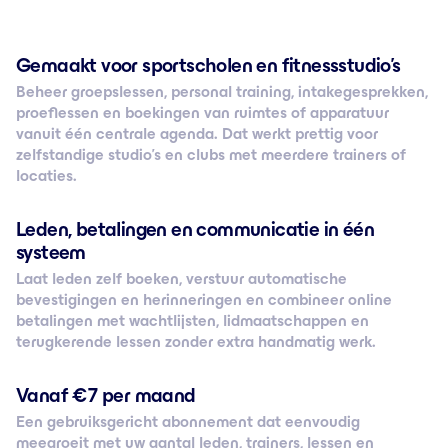
Gemaakt voor sportscholen en fitnessstudio’s
Beheer groepslessen, personal training, intakegesprekken,
proeflessen en boekingen van ruimtes of apparatuur
vanuit één centrale agenda. Dat werkt prettig voor
zelfstandige studio’s en clubs met meerdere trainers of
locaties.
Leden, betalingen en communicatie in één
systeem
Laat leden zelf boeken, verstuur automatische
bevestigingen en herinneringen en combineer online
betalingen met wachtlijsten, lidmaatschappen en
terugkerende lessen zonder extra handmatig werk.
Vanaf € 7 per maand
Een gebruiksgericht abonnement dat eenvoudig
meegroeit met uw aantal leden, trainers, lessen en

───

__PROBLEM REQUIREMENTS__.
The lines above must be transcribed exactly, with every picture left out.

__SOLUTION TO THE EXERCISE__.
Gemaakt voor sportscholen en fitnessstudio’s
Beheer groepslessen, personal training, intakegesprekken,
proeflessen en boekingen van ruimtes of apparatuur
vanuit één centrale agenda. Dat werkt prettig voor
zelfstandige studio’s en clubs met meerdere trainers of
locaties.
Leden, betalingen en communicatie in één
systeem
Laat leden zelf boeken, verstuur automatische
bevestigingen en herinneringen en combineer online
betalingen met wachtlijsten, lidmaatschappen en
terugkerende lessen zonder extra handmatig werk.
Vanaf € 7 per maand
Een gebruiksgericht abonnement dat eenvoudig
meegroeit met uw aantal leden, trainers, lessen en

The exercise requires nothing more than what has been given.